LISTED RECORDS =
★ ★ ★

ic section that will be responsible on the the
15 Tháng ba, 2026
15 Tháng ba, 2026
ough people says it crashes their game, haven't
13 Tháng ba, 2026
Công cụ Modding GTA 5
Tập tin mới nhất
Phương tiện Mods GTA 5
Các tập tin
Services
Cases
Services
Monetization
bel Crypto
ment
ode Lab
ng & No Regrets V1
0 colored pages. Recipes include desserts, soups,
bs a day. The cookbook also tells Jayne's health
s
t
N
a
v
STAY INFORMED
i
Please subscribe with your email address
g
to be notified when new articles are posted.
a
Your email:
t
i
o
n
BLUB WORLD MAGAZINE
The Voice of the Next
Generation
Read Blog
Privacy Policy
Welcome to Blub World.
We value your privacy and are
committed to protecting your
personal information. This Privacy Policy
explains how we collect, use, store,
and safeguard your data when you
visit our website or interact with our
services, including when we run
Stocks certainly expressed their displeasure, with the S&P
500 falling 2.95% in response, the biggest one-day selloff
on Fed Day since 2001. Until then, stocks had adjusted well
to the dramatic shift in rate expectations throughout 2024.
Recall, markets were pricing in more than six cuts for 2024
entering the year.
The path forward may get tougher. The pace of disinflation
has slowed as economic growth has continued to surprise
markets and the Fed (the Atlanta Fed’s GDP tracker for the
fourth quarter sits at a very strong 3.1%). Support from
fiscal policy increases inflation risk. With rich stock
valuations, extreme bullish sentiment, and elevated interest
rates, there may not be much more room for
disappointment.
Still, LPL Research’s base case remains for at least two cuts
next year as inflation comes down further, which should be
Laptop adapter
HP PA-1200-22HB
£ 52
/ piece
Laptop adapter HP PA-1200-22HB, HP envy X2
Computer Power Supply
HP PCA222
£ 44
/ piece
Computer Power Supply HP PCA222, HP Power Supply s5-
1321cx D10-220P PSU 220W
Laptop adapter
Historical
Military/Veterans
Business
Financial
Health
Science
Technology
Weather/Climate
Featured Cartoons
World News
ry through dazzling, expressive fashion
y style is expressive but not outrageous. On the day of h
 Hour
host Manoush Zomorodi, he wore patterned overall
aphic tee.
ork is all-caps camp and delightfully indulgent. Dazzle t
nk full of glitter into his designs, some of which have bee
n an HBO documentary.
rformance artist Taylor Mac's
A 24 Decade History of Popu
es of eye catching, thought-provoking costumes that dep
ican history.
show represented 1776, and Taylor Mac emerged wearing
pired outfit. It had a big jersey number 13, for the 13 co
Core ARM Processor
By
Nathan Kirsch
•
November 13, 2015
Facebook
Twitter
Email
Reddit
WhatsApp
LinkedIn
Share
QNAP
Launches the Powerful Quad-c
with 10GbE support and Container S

★ ★ ★

EXERCISE BRIEF = Each line from the one holding "Launches the Powerful Quad-c" to the end of the data above goes into the answer exactly as written, and no other line does.

ANSWER BOX =
Launches the Powerful Quad-c
with 10GbE support and Container S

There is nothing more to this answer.